GİRİŞİMCİLİK KÜLTÜRÜ DÖNÜŞÜYOR
Türk girişimciliğinin “exit” odaklı büyümeden global aktörlüğe yöneldiğini tabir eden Dağlıoğlu, unicorn teşebbüslerin yanı sıra bölgesel ölçekte büyüyen firmaların da dikkat çektiğini söyledi. Sipay’in Güney Afrika’da lisans alarak yakında faaliyete geçeceğini örnek gösterdi. Pandemi sonrası devirde erken kademe teknoloji yatırımları 5 milyar dolara ulaşırken, Türkiye merkezli firmalar bölge ülkelerdeki varlıklarını süratle artırıyor.

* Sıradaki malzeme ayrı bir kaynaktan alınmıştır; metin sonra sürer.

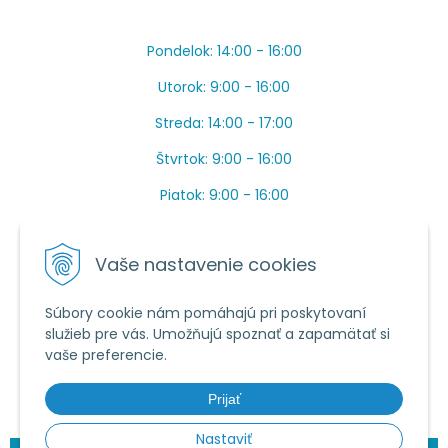
Pondelok: 14:00 - 16:00
Utorok: 9:00 - 16:00
Streda: 14:00 - 17:00
Štvrtok: 9:00 - 16:00
Piatok: 9:00 - 16:00
OBEDŇAJŠIA PRESTÁVKA: Apríl až Jún od 13:00 do
14:00.
Vaše nastavenie cookies
Máme toho veľa v sezóne, ak sa nedovoláte, píšte
prosím mail.
Súbory cookie nám pomáhajú pri poskytovaní
služieb pre vás. Umožňujú spoznať a zapamätať si
Tel.:
034 /
20 20 444
vaše preferencie.
E-mail:
objednavky@vcelieule-bozik.sk
Prijať
Nastaviť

Katılım finansında yeni mevzuat hazırlıklarının sürdüğünü belirten Dağlıoğlu, bu alandaki eser çeşitliliğinin artırılmasının hedeflendiğini ve Körfez ülkelerinden yatırımcı ilgisinin yüksek olduğunu kaydetti.
‘TEK DURAK DÖNEMİ’
İstanbul Finans Merkezi’nde (İFM) fiziki “tek durak ofis” sistemi hayata geçti. Dağlıoğlu, İFM’de süreçlerin tek merkezden yürütüldüğünü ve EPİAŞ üzere stratejik kurumların da burada yer aldığını söyledi. ABD, İngiltere, Asya ve Körfez merkezli fonların Türkiye’ye ilgisinin yüksek olduğunu belirten Dağlıoğlu, Türkiye Varlık Fonu’nun da bu süreçte ortak yatırım modeliyle etkin rol oynadığını vurguladı.
VİZE SORUNU GİRİŞİMCİLERİ ZORLUYOR
Dağlıoğlu, Türk girişimcilerin vize süreçlerinde yaşadığı sıkıntıların yatırım ve ihracat açısından mahzur teşkil ettiğini belirterek, AB Komisyonu’nun vize kolaylığı kararının olumlu bir adım olduğunu söz etti. Dağlıoğlu bahisle ilgili, “Bu kadar entegre olmuş iktisatların aktörleri daha rahat hareket edebilmeli. Uzun müddettir çalışmalar yürütülüyordu. Dışişleri ve Ticaret Bakanlıklarımızın teşebbüsleri kelam konusuydu. AB Komisyonu’nun son kararı, Schengen vizesi alımında kolaylık sağlanmasının önünü açtı. Bunu, başka ülkeler tarafından uygulanan vize müracaat süreçlerinin takip etmesini bekliyoruz” dedi.